Requirement:
Whenever a line below mentions the word "Aliyeva", that line should be copied.

Available records:

--------

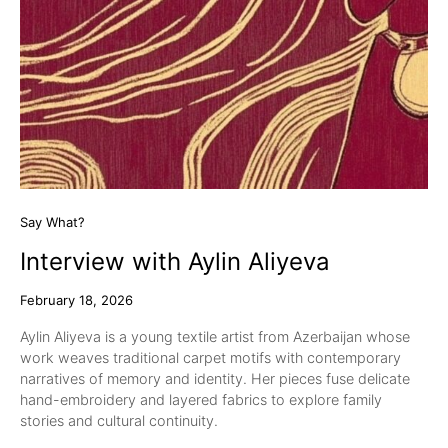
Say What?
Interview with Aylin Aliyeva
February 18, 2026
Aylin Aliyeva is a young textile artist from Azerbaijan whose
work weaves traditional carpet motifs with contemporary
narratives of memory and identity. Her pieces fuse delicate
hand-embroidery and layered fabrics to explore family
stories and cultural continuity.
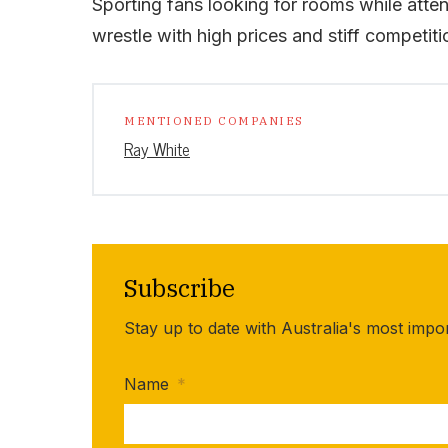
Sporting fans looking for rooms while attend
wrestle with high prices and stiff competitio
MENTIONED COMPANIES
Ray White
Subscribe
Stay up to date with Australia's most impo
Name
*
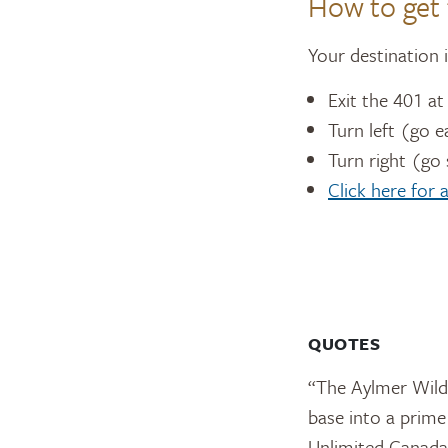
How to get 
Your destination 
Exit the 401 a
Turn left (go e
Turn right (go
Click here for
QUOTES
“The Aylmer Wildl
base into a prime
Unlimited Canada 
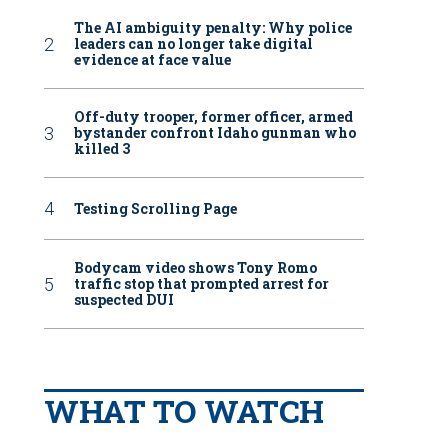
The AI ambiguity penalty: Why police
leaders can no longer take digital
evidence at face value
Off-duty trooper, former officer, armed
bystander confront Idaho gunman who
killed 3
Testing Scrolling Page
Bodycam video shows Tony Romo
traffic stop that prompted arrest for
suspected DUI
WHAT TO WATCH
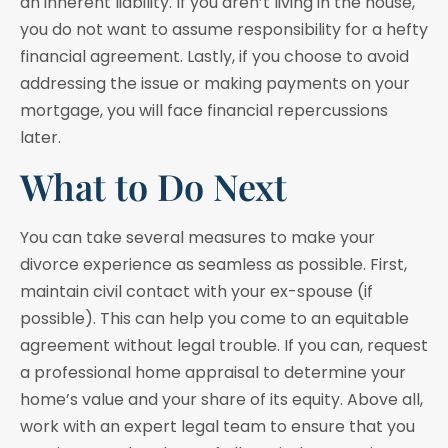
an inherent liability. If you aren’t living in the house,
you do not want to assume responsibility for a hefty
financial agreement. Lastly, if you choose to avoid
addressing the issue or making payments on your
mortgage, you will face financial repercussions
later.
What to Do Next
You can take several measures to make your
divorce experience as seamless as possible. First,
maintain civil contact with your ex-spouse (if
possible). This can help you come to an equitable
agreement without legal trouble. If you can, request
a professional home appraisal to determine your
home’s value and your share of its equity. Above all,
work with an expert legal team to ensure that you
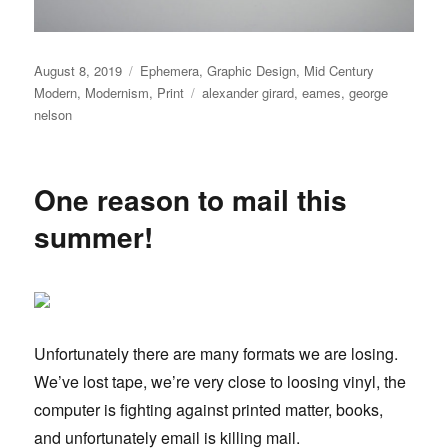
Posted
August 8, 2019
Categories
Ephemera
,
Graphic Design
,
Mid Century
on
Modern
,
Modernism
,
Print
Tags
alexander girard
,
eames
,
george
nelson
One reason to mail this
summer!
Unfortunately there are many formats we are losing.
We’ve lost tape, we’re very close to loosing vinyl, the
computer is fighting against printed matter, books,
and unfortunately email is killing mail.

--------

Your solution:
Interview with Aylin Aliyeva
Aylin Aliyeva is a young textile artist from Azerbaijan whose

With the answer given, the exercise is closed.